What you are asked to do :: With the pictures omitted, write out the entries that follow exactly as they stand.
▬▬▬▬▬▬
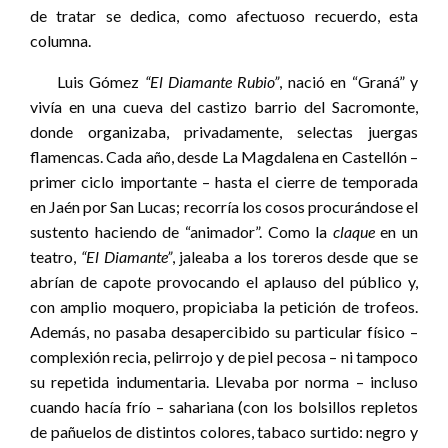
de tratar se dedica, como afectuoso recuerdo, esta
columna.
Luis Gómez
“El Diamante Rubio”
, nació en “Graná” y
vivía en una cueva del castizo barrio del Sacromonte,
donde organizaba, privadamente, selectas juergas
flamencas. Cada año, desde La Magdalena en Castellón –
primer ciclo importante – hasta el cierre de temporada
en Jaén por San Lucas; recorría los cosos procurándose el
sustento haciendo de “animador”. Como la
claque
en un
teatro,
“El Diamante”
, jaleaba a los toreros desde que se
abrían de capote provocando el aplauso del público y,
con amplio moquero, propiciaba la petición de trofeos.
Además, no pasaba desapercibido su particular físico –
complexión recia, pelirrojo y de piel pecosa – ni tampoco
su repetida indumentaria. Llevaba por norma – incluso
cuando hacía frío – sahariana (con los bolsillos repletos
de pañuelos de distintos colores, tabaco surtido: negro y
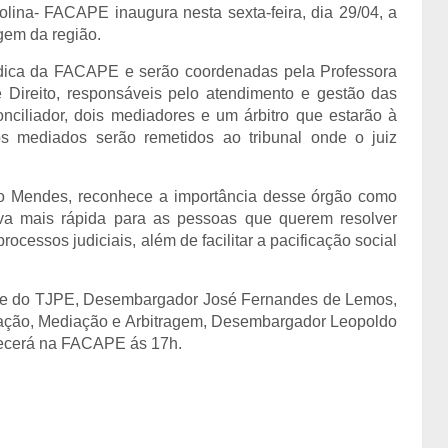
lina- FACAPE inaugura nesta sexta-feira, dia 29/04, a
gem da região.
ídica da FACAPE e serão coordenadas pela Professora
e Direito, responsáveis pelo atendimento e gestão das
ciliador, dois mediadores e um árbitro que estarão à
s mediados serão remetidos ao tribunal onde o juiz
o Mendes, reconhece a importância desse órgão como
iva mais rápida para as pessoas que querem resolver
ocessos judiciais, além de facilitar a pacificação social
nte do TJPE, Desembargador José Fernandes de Lemos,
iação, Mediação e Arbitragem, Desembargador Leopoldo
tecerá na FACAPE ás 17h.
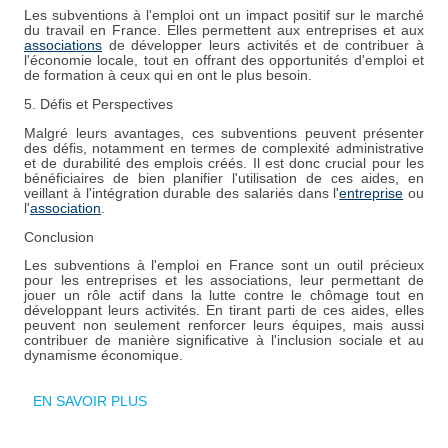
Les subventions à l'emploi ont un impact positif sur le marché
du travail en France. Elles permettent aux entreprises et aux
associations
de développer leurs activités et de contribuer à
l'économie locale, tout en offrant des opportunités d'emploi et
de formation à ceux qui en ont le plus besoin.
5. Défis et Perspectives
Malgré leurs avantages, ces subventions peuvent présenter
des défis, notamment en termes de complexité administrative
et de durabilité des emplois créés. Il est donc crucial pour les
bénéficiaires de bien planifier l'utilisation de ces aides, en
veillant à l'intégration durable des salariés dans l'
entreprise
ou
l'
association
.
Conclusion
Les subventions à l'emploi en France sont un outil précieux
pour les entreprises et les associations, leur permettant de
jouer un rôle actif dans la lutte contre le chômage tout en
développant leurs activités. En tirant parti de ces aides, elles
peuvent non seulement renforcer leurs équipes, mais aussi
contribuer de manière significative à l'inclusion sociale et au
dynamisme économique.
EN SAVOIR PLUS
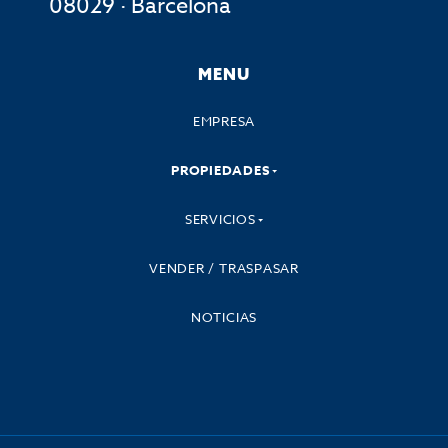
08029 · Barcelona
MENU
EMPRESA
PROPIEDADES
SERVICIOS
VENDER / TRASPASAR
NOTICIAS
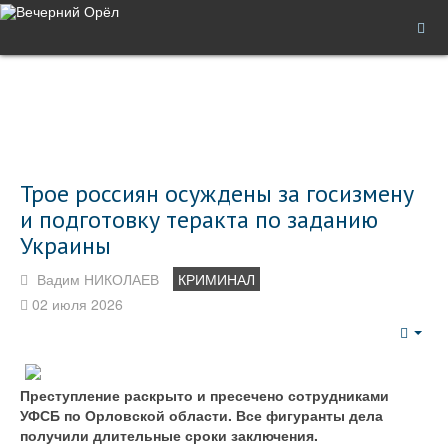
Трое россиян осуждены за госизмену
и подготовку теракта по заданию
Украины
Вадим НИКОЛАЕВ
КРИМИНАЛ
02 июля 2026
Emp
Преступление раскрыто и пресечено сотрудниками
УФСБ по Орловской области. Все фигуранты дела
получили длительные сроки заключения.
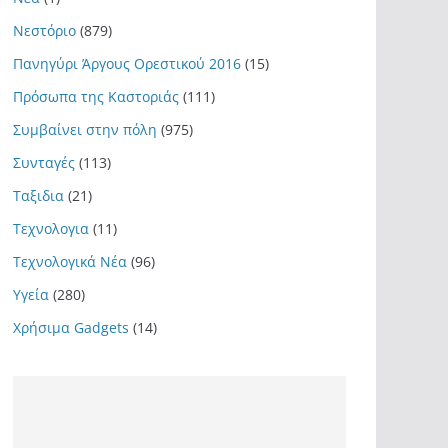
Νεστόριο
(879)
Πανηγύρι Άργους Ορεστικού 2016
(15)
Πρόσωπα της Καστοριάς
(111)
Συμβαίνει στην πόλη
(975)
Συνταγές
(113)
Ταξιδια
(21)
Τεχνολογια
(11)
Τεχνολογικά Νέα
(96)
Υγεία
(280)
Χρήσιμα Gadgets
(14)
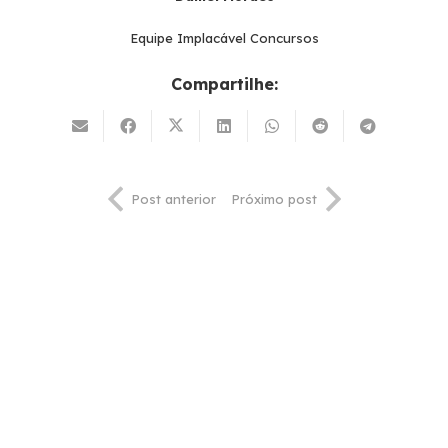
Equipe Implacável Concursos
Compartilhe:
Post anterior
Próximo post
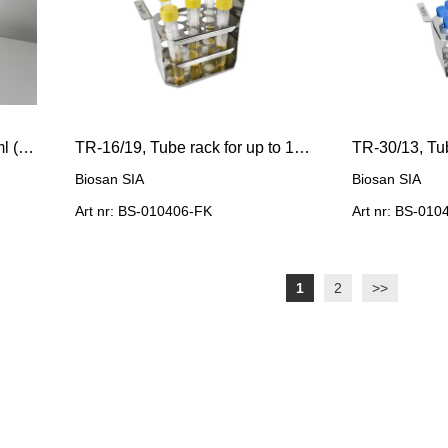
SV-4/30, platform for 4 x 50 ml (30 mm) tubes
TR-16/19, Tube rack for up to 16x 16-19 mm diameter tubes
Biosan SIA
Biosan SIA
Art nr: BS-010406-FK
Art nr: BS-010
1
2
>>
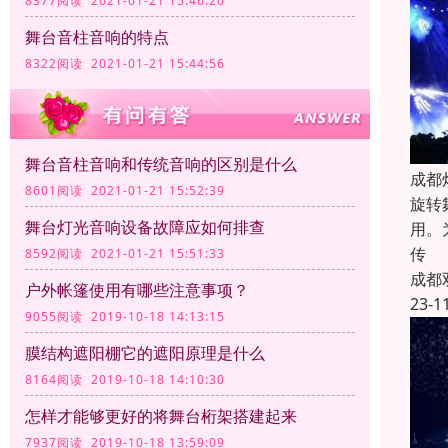
8377阅读 2021-01-21 15:46:20
舞台音柱音响的特点
8322阅读 2021-01-21 15:44:56
舞台音柱音响和传统音响的区别是什么
成都
8601阅读 2021-01-21 15:52:39
旋转
舞台灯光音响设备故障应如何排查
用。
传
8592阅读 2021-01-21 15:51:33
成都
户外帐篷使用有哪些注意事项？
23-1
9055阅读 2019-10-18 14:13:15
膜结构遮阳棚它的遮阳原理是什么
8164阅读 2019-10-18 14:10:30
怎样才能够更好的将舞台桁架搭建起来
7937阅读 2019-10-18 13:59:09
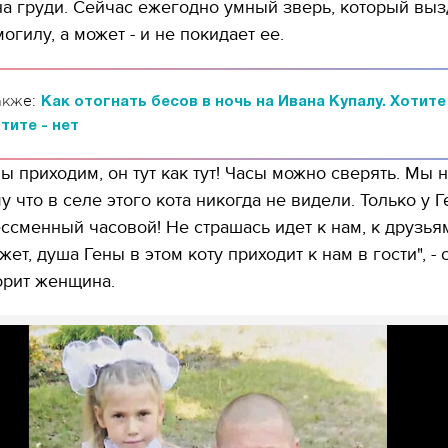
а груди. Сейчас ежегодно умный зверь, который выз
огилу, а может - и не покидает ее.
акже:
Как отогнать бесов в ночь на Ивана Купалу. Хотите
тите - нет
мы приходим, он тут как тут! Часы можно сверять. Мы 
у что в селе этого кота никогда не видели. Только у 
ессменный часовой! Не страшась идет к нам, к друзья
ет, душа Гены в этом коту приходит к нам в гости", - 
орит женщина.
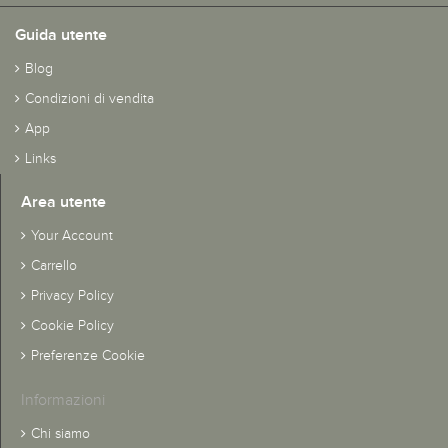
Guida utente
Blog
Condizioni di vendita
App
Links
Area utente
Your Account
Carrello
Privacy Policy
Cookie Policy
Preferenze Cookie
Informazioni
Chi siamo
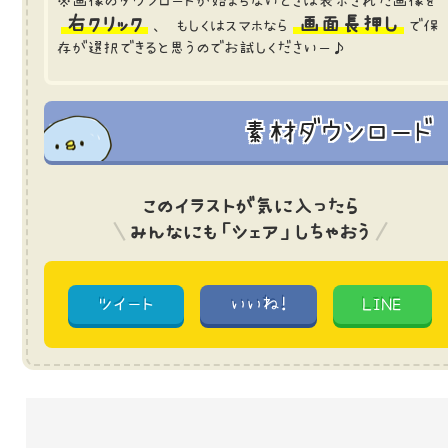
※画像のダウンロードが始まらないときは表示された画像を
右クリック
画面長押し
、 もしくはスマホなら
で保
存が選択できると思うのでお試しくださいー♪
素材ダウンロード
このイラストが気に入ったら
みんなにも「シェア」しちゃおう
ツイート
いいね!
LINE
▬▬▬▬▬▬
Output for this exercise ::
de tratar se dedica, como afectuoso recuerdo, esta
columna.
Luis Gómez
“El Diamante Rubio”
, nació en “Graná” y
vivía en una cueva del castizo barrio del Sacromonte,
donde organizaba, privadamente, selectas juergas
flamencas. Cada año, desde La Magdalena en Castellón –
primer ciclo importante – hasta el cierre de temporada
en Jaén por San Lucas; recorría los cosos procurándose el
sustento haciendo de “animador”. Como la
claque
en un
teatro,
“El Diamante”
, jaleaba a los toreros desde que se
abrían de capote provocando el aplauso del público y,
con amplio moquero, propiciaba la petición de trofeos.
Además, no pasaba desapercibido su particular físico –
complexión recia, pelirrojo y de piel pecosa – ni tampoco
su repetida indumentaria. Llevaba por norma – incluso
cuando hacía frío – sahariana (con los bolsillos repletos
de pañuelos de distintos colores, tabaco surtido: negro y
lina- FACAPE inaugura nesta sexta-feira, dia 29/04, a
gem da região.
ídica da FACAPE e serão coordenadas pela Professora
e Direito, responsáveis pelo atendimento e gestão das
ciliador, dois mediadores e um árbitro que estarão à
s mediados serão remetidos ao tribunal onde o juiz
o Mendes, reconhece a importância desse órgão como
iva mais rápida para as pessoas que querem resolver
ocessos judiciais, além de facilitar a pacificação social
nte do TJPE, Desembargador José Fernandes de Lemos,
iação, Mediação e Arbitragem, Desembargador Leopoldo
tecerá na FACAPE ás 17h.
Les subventions à l'emploi ont un impact positif sur le marché
du travail en France. Elles permettent aux entreprises et aux
associations
de développer leurs activités et de contribuer à
l'économie locale, tout en offrant des opportunités d'emploi et
de formation à ceux qui en ont le plus besoin.
5. Défis et Perspectives
Malgré leurs avantages, ces subventions peuvent présenter
des défis, notamment en termes de complexité administrative
et de durabilité des emplois créés. Il est donc crucial pour les
bénéficiaires de bien planifier l'utilisation de ces aides, en
veillant à l'intégration durable des salariés dans l'
entreprise
ou
l'
association
.
Conclusion
Les subventions à l'emploi en France sont un outil précieux
pour les entreprises et les associations, leur permettant de
jouer un rôle actif dans la lutte contre le chômage tout en
développant leurs activités. En tirant parti de ces aides, elles
peuvent non seulement renforcer leurs équipes, mais aussi
contribuer de manière significative à l'inclusion sociale et au
dynamisme économique.
EN SAVOIR PLUS
08029 · Barcelona
MENU
EMPRESA
PROPIEDADES
SERVICIOS
VENDER / TRASPASAR
NOTICIAS
Трое россиян осуждены за госизмену
и подготовку теракта по заданию
Украины
Вадим НИКОЛАЕВ
КРИМИНАЛ
02 июля 2026
Emp
Преступление раскрыто и пресечено сотрудниками
УФСБ по Орловской области. Все фигуранты дела
получили длительные сроки заключения.
Νεστόριο
(879)
Πανηγύρι Άργους Ορεστικού 2016
(15)
Πρόσωπα της Καστοριάς
(111)
Συμβαίνει στην πόλη
(975)
Συνταγές
(113)
Ταξιδια
(21)
Τεχνολογια
(11)
Τεχνολογικά Νέα
(96)
Υγεία
(280)
Χρήσιμα Gadgets
(14)
Equipe Implacável Concursos
Compartilhe:
Post anterior
Próximo post
SV-4/30, platform for 4 x 50 ml (30 mm) tubes
TR-16/19, Tube rack for up to 16x 16-19 mm diameter tubes
Biosan SIA
Biosan SIA
Art nr: BS-010406-FK
Art nr: BS-010
1
2
>>
8377阅读 2021-01-21 15:46:20
舞台音柱音响的特点
8322阅读 2021-01-21 15:44:56
舞台音柱音响和传统音响的区别是什么
成都
8601阅读 2021-01-21 15:52:39
旋转
舞台灯光音响设备故障应如何排查
用。
传
8592阅读 2021-01-21 15:51:33
成都
户外帐篷使用有哪些注意事项？
23-1
9055阅读 2019-10-18 14:13:15
膜结构遮阳棚它的遮阳原理是什么
8164阅读 2019-10-18 14:10:30
怎样才能够更好的将舞台桁架搭建起来
7937阅读 2019-10-18 13:59:09
а груди. Сейчас ежегодно умный зверь, который выз
огилу, а может - и не покидает ее.
акже:
Как отогнать бесов в ночь на Ивана Купалу. Хотите
тите - нет
мы приходим, он тут как тут! Часы можно сверять. Мы 
у что в селе этого кота никогда не видели. Только у 
ессменный часовой! Не страшась идет к нам, к друзья
ет, душа Гены в этом коту приходит к нам в гости", - 
орит женщина.
Guida utente
Blog
Condizioni di vendita
App
Links
Area utente
Your Account
Carrello
Privacy Policy
Cookie Policy
Preferenze Cookie
Informazioni
Chi siamo
※画像のダウンロードが始まらないときは表示された画像を
右クリック
画面長押し
、 もしくはスマホなら
で保
存が選択できると思うのでお試しくださいー♪
素材ダウンロード
このイラストが気に入ったら
みんなにも「シェア」しちゃおう
ツイート
いいね!
LINE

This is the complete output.